A Universidade de Coimbra (UC) anunciou esta semana que vai eliminar o consumo de carne de vaca nas cantinas universitárias a partir de janeiro de 2020, por razões ambientais. E as críticas têm surgido de vários setores, nomeadamente dos bovinicultores e do ministro da Agricultura, Capoulas Santos.

Em declarações aos jornalistas esta quinta-feira à noite, em Viseu, Marcelo Rebelo de Sousa começou por ser questionado sobre a ementa do jantar.

"Eu agora estava a ver se me recordava daquilo que comi, como foram vários pratos de vários chefs... Não tenho a certeza, mas é possível que sim. Se porventura havia [carne de vaca], eu comi", afirmou.

"Se me pergunta se vou continuar a comer carne de vaca ou carne de qualquer outro ruminante... Com a idade come-se cada vez menos carne, mas eu tenciono continuar a comer carne, nomeadamente carne de vaca. Isso tenciono", sublinhou o chefe de Estado.

Marcelo Rebelo de Sousa esteve esta quinta-feira em Viseu, onde atribuiu o título de membro honorário da Ordem de Mérito ao Teatro Viriato e marcou presença na abertura do "Viseu Estrela à Mesa".

O Presidente aproveitou para elogiar o nível e o civismo dos debates políticos na pré-campanha eleitoral e considerou que, com "tantas possibilidades de escolha" e empenhamento dos partidos só se pode esperar uma menor abstenção nas legislativas.

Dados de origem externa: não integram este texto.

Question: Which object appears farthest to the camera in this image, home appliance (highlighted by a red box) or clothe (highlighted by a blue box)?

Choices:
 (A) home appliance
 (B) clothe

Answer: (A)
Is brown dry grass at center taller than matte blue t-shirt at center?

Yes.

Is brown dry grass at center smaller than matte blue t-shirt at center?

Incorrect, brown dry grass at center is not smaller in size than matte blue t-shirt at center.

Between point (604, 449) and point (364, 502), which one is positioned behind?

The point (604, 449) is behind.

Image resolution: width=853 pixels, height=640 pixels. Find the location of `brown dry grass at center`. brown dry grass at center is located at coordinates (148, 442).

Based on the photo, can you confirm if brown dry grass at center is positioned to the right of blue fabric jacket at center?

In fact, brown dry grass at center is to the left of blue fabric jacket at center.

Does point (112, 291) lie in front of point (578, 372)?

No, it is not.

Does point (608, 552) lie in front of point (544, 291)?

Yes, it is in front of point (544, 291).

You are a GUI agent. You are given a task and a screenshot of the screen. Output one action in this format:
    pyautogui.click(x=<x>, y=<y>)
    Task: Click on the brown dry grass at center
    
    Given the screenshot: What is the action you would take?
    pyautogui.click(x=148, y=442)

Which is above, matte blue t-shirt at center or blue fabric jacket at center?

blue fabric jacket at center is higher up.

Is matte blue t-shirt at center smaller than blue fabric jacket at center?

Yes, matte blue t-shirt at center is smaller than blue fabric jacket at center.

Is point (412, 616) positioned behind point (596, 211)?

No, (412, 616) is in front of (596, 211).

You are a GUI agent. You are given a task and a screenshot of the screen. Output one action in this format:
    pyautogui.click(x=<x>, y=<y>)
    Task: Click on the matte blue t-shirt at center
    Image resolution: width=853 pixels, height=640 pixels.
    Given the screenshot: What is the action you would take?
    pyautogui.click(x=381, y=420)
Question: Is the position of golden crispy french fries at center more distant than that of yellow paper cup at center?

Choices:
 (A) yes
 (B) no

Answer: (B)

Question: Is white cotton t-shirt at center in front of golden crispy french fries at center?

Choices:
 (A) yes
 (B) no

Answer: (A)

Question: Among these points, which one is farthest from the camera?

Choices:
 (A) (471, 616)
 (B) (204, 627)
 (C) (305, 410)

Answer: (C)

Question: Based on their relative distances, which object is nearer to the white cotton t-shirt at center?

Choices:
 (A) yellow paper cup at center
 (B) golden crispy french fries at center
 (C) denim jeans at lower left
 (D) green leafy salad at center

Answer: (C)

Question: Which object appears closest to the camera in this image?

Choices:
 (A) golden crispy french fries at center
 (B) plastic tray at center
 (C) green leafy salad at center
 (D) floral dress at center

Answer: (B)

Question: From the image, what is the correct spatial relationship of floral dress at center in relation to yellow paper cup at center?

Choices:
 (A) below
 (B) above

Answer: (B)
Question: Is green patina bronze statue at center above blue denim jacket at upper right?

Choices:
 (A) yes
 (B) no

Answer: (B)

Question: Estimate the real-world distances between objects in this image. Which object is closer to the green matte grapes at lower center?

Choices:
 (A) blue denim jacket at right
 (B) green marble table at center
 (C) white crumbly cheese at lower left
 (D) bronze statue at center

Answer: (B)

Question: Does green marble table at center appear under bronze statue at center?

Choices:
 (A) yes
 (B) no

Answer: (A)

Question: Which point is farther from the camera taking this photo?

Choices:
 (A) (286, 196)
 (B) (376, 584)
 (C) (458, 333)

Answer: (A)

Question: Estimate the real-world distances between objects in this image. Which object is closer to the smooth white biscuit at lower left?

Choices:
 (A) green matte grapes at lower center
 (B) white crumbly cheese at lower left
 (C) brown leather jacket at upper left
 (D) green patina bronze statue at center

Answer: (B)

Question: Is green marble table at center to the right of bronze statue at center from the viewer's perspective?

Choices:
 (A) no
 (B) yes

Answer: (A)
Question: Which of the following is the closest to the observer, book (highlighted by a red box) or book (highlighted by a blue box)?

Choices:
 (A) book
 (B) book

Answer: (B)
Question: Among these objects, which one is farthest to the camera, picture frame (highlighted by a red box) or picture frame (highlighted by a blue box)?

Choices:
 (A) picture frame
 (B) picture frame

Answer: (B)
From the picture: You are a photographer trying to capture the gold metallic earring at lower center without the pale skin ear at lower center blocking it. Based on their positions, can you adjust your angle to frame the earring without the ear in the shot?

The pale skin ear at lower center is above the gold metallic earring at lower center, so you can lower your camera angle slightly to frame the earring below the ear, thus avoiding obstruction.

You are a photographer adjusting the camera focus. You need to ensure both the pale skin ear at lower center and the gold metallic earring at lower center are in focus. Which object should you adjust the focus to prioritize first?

"Tenho acompanhado a campanha, não me pronuncio, tenho estado rigorosamente silencioso, como devo estar, mas tenho apreciado a campanha, tenho apreciado o nível dos debates, muito serenos, mesmo quando veementes e demonstrando quando as suas opiniões são muito diversas, com uma civilidade, com uma urbanidade, com um respeito entre os representantes das várias forças políticas", elogiou Marcelo Rebelo de Sousa.

O Presidente da República considerou ainda que os debates têm tido "uma preocupação de esclarecer, tocando todos os pontos", acrescentando que "não há praticamente nenhum domínio que não tenha sido tratado: político, económico, social, educativo e mesmo cultural".

Sobre a demissão do secretário de Estado da Proteção Civil, José Artur Neves, na sequência do caso das golas antifumo, Marcelo Rebelo de Sousa diz apenas que aceitou o pedido de exoneração e não se pronuncia sobre matérias do “foro da investigação criminal”.

O presidente da Autoridade Nacional de Emergência e Proteção Civil (ANEPC), Mourato Nunes, também foi constituído arguido, mas garantiu esta quinta-feira que não vai demitir-se. O Presidente da República também recusou fazer comentários.

Questionado sobre o chumbo do Tribunal Constitucional às chamadas barrigas de aluguer, Marcelo Rebelo de Sousa diz que a decisão dos juízes veio confirmar as suas dúvidas.